Толик негодующе сопел.
Но через некоторое время я увидел их вместе. Правда, ночевать он приходил к нам, отвоёвывал место поближе ко мне, и засыпал с блаженной улыбкой на лице. Даже Саша улыбался, когда я целовал Толика перед сном.
Поэтому Саша так и сказал.
Но я крепко держал его за руку и тихо радовался. От одного прикосновения его руки в груди разливалась радость, я знал, что Саша испытывает такое же чувство, поэтому мне было вдвойне приятно. Так бы и шёл всю жизнь вдвоём.
На девятое мая мы встали в строй на парад. Нас долго гоняли в части строевому шагу. Мы не роптали, тем более, что я объяснил, что строй дисциплинирует. Тренировались у нас ребята и из других школ.
Когда построились на парад, я увидел, как нас много. Пестрели разноцветные галстуки, у каждой школы был свой цвет или оттенок.

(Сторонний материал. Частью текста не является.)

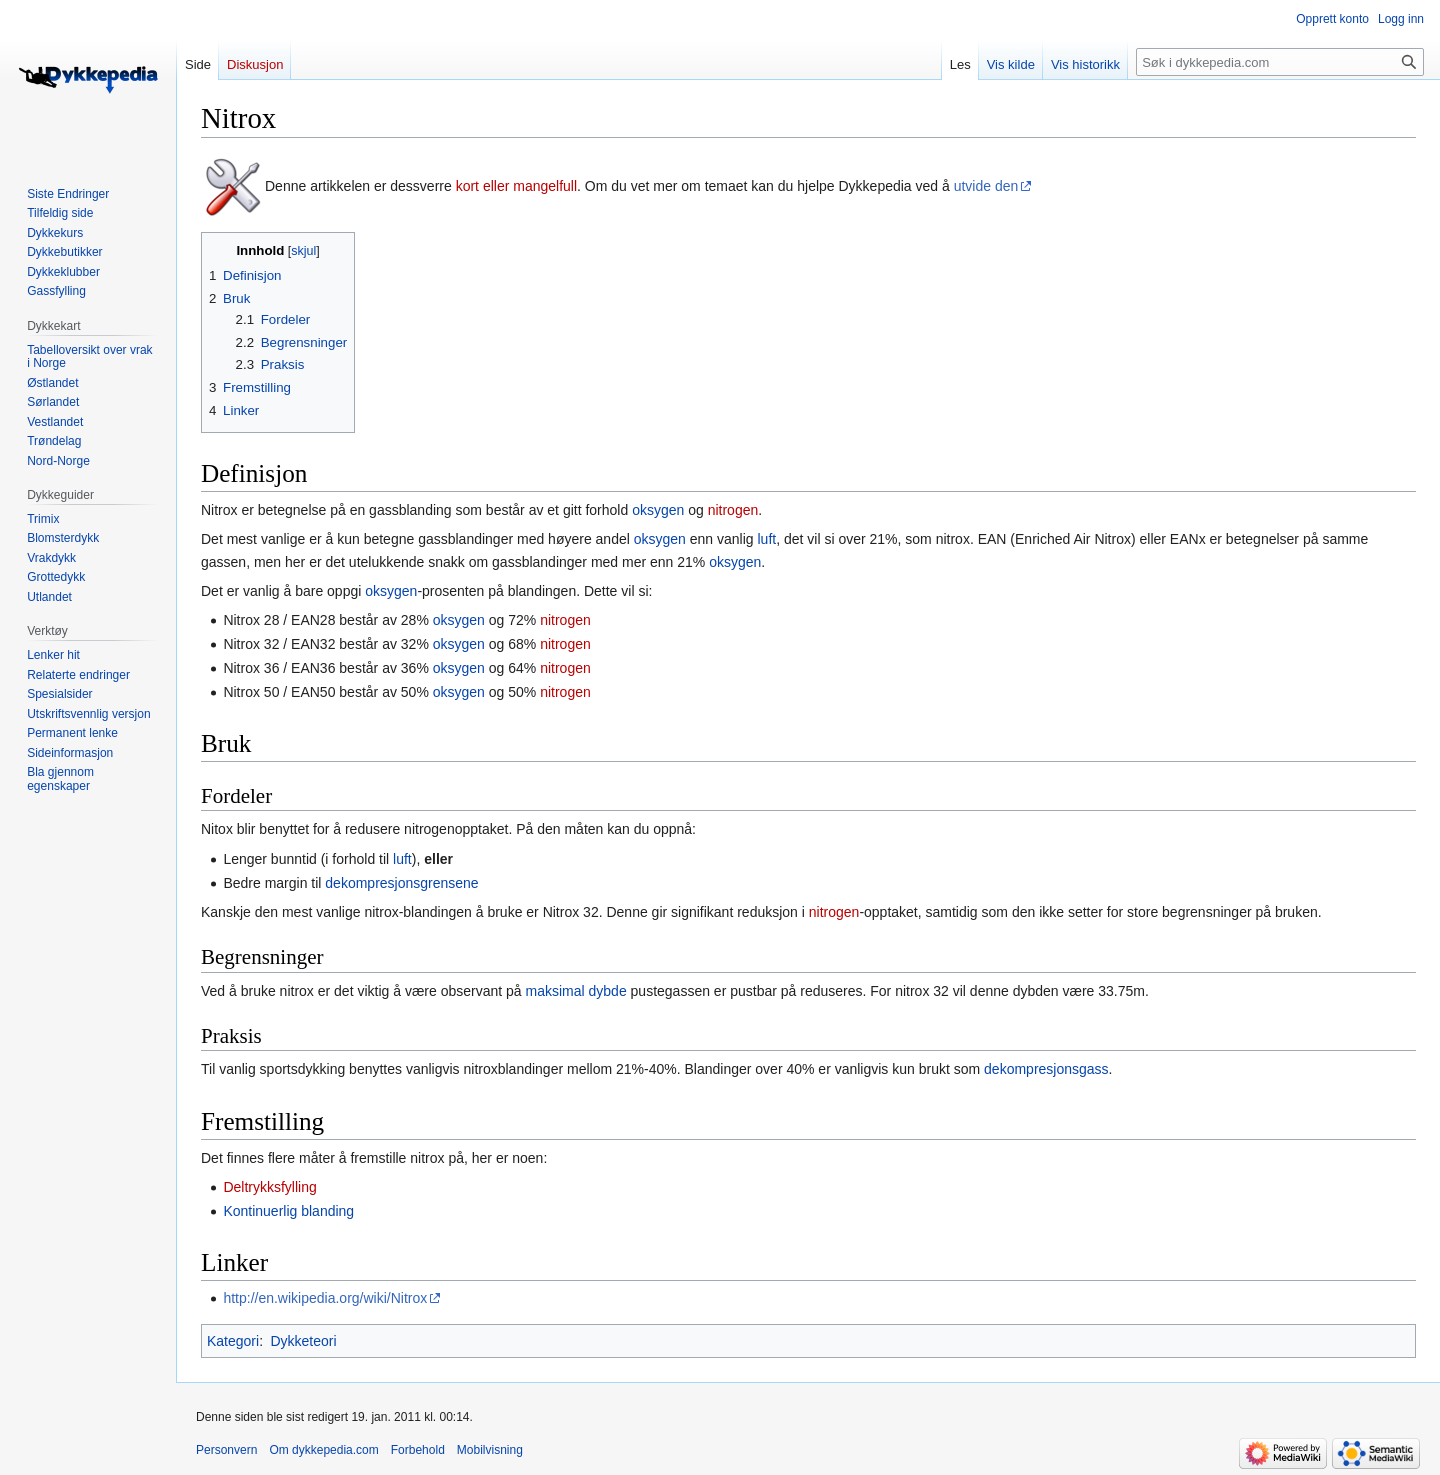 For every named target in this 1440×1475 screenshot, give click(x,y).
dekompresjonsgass (1046, 1069)
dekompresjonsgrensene (401, 883)
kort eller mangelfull (516, 186)
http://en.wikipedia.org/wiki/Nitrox (325, 1298)
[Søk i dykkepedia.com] (1280, 62)
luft (766, 539)
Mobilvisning (490, 1450)
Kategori (233, 1341)
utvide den (986, 186)
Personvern (226, 1450)
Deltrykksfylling (269, 1187)
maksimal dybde (576, 991)
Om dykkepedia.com (323, 1450)
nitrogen (733, 510)
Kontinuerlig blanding (288, 1211)
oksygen (658, 510)
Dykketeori (303, 1341)
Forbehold (418, 1450) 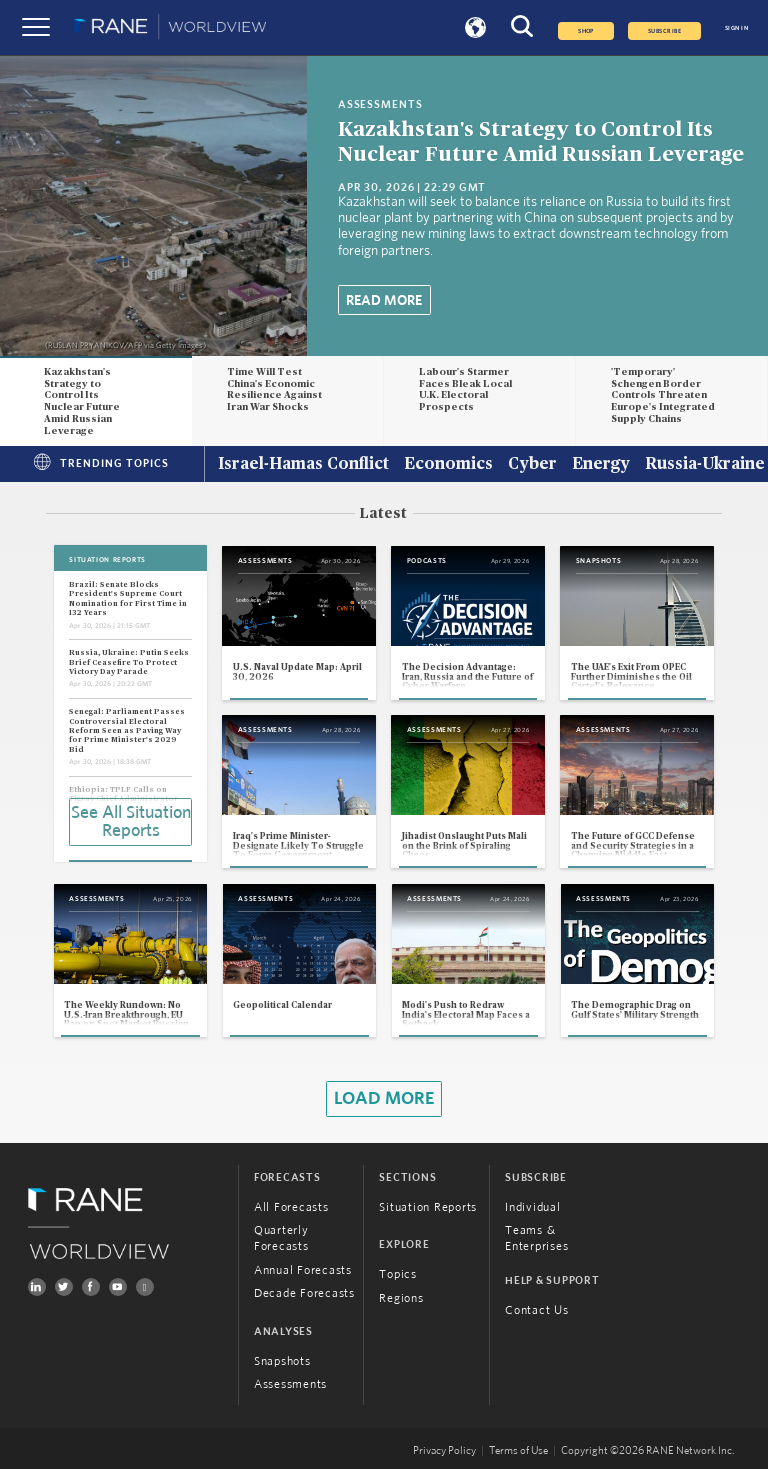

Больше всех было красного и зелёного. Прошли мы очень хорошо, я потом видел по телевизору.
Нас прикрепили к городскому военно-патриотическому отделу городской администрации, мы теперь можем по всем вопросам обращаться в мэрию.
Мы обратились. По вопросу летнего отдыха. Нам предложили восстановить заброшенный пионерлагерь и взять его на баланс. С охраной и стройматериалами обещали помочь.
В школе нам выделили бывшую пионерскую комнату, где я теперь собирал актив, или, проще говоря, стаю. Там мы планировали уже недалёкие летние походы, организовывали драки с пригородом, проводили другие закрытые мероприятия. Стая увеличивалась. Отсюда можно было уйти, если ты умер, женился, или вышел замуж. Даже переехав в другой город, ты оставался в стае и продолжал там тайное движение, вовлекая ребят в нашу организацию.